Zen, of course, is a Buddhist school. And. But. There are are two other facts on the ground. One is that Zen emerges in a culture with rich religious traditions, Taoism and Confucianism. And we can see the influences of these traditions, Confucianism with Zen’s emphasis on lineage, and Taoism with Zen’s development of koans. For instance.

Another is that Zen ultimately is not owned by any religion. The word Zen, Chan in Chinese, means meditation, and Zen is a Buddhist school emphasizing meditation. And Zen colloquially is understood as awakening. Awakening takes specific forms, but isn’t actually too particular as to what those forms must be. The rise of Jewish and Christian Zen masters in the West arguing that point rather forcefully.

So, in honor of the mess, and for those who for various reasons find themselves inbetween, this little offering…


The Bodhisattva Shan-hui, better known as Fu Ta-shih, born in 497, was one of the most extraordinary figures in Buddhism and an important precursor of the School of Zen. Once he was invited by Emperor Wu of Liang (who reigned from 502 to 549) to give a lecture on the Diamond Sutra. No sooner had he ascended to the platform than he rapped the table with his rod and descended. The poor emperor was simply lost in amazement. Yet Shan-hui asked, “Does Your Majesty understand?” “I don’t understand at all,” replied the emperor. “But the Ta-shih has already finished his sermon!” Shan-hui remarked.
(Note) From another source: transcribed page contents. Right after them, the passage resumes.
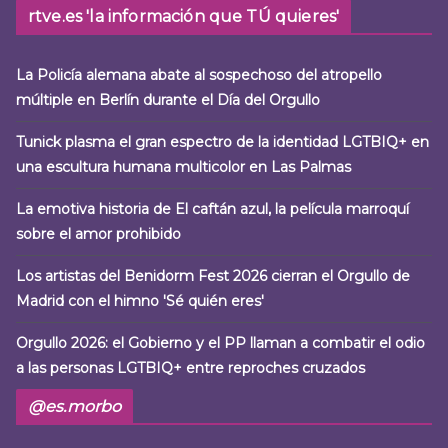
rtve.es 'la información que TÚ quieres'
La Policía alemana abate al sospechoso del atropello
múltiple en Berlín durante el Día del Orgullo
Tunick plasma el gran espectro de la identidad LGTBIQ+ en
una escultura humana multicolor en Las Palmas
La emotiva historia de El caftán azul, la película marroquí
sobre el amor prohibido
Los artistas del Benidorm Fest 2026 cierran el Orgullo de
Madrid con el himno 'Sé quién eres'
Orgullo 2026: el Gobierno y el PP llaman a combatir el odio
a las personas LGTBIQ+ entre reproches cruzados
@es.morbo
On another occasion, as Shan-hui was delivering a sermon, the emperor arrived, and the whole community rose to show their respect. Only Shan-hui remained seated without any motion. Somebody took him to task, saying, “Why don’t you stand up when His Majesty has come?” Shan-hui said, “If the realm of the Dharma is unsettled, the whole world would lose its peace.”

One day, wearing a Buddhist cassock, a Taoist cap, and Confucian shoes, Shan-hui came into the court. The emperor, amused by the motley attire, asked, “Are you a Buddhist monk?” Shan-hui pointed at his cap. “Are you then a Taoist priest?” Shan-hui pointed to his shoes. “So, you are a man of the world?” Shan-hui pointed to his cassock.

Shan-hui is said to have improvised a couplet on the occasion:

道冠儒履佛袈裟 With a Taoist cap, a Buddhist cassock, and a pair of Confucian shoes,
會成三家作一家 I have harmonized three houses into one big family!

If, as Suzuki so well says, Zen is the “synthesis of Taoism, Confucianism, and Buddhism applied to our daily life as we live it,” the tendency was already prefigured in Fu Ta-shih.

Two gathas from Fu Ta-shih have been frequently quoted by Zen masters. One reads:

空手把鉏頭 Empty-handed, I hold a hoe.
步行騎水牛 Walking on foot, I ride a buffalo.
人在橋上過 Passing over a bridge, I see
橋流水不流 The bridge flow, but not the water.

The other reads:

有 物先天地 Something there is, prior to heaven and earth,
無形本寂寥 Without form, without sound, all alone by itself.
能 爲萬象主 It has the power to control all the changing things;
不逐四時凋 Yet it changes not in the course of the four seasons.


Chapter XIV/26. In: The Golden Age of Zen, Taipei: The National War College in co-operation with The Committee on the Compilation of the Chinese Library, 1967, pp. 253-254.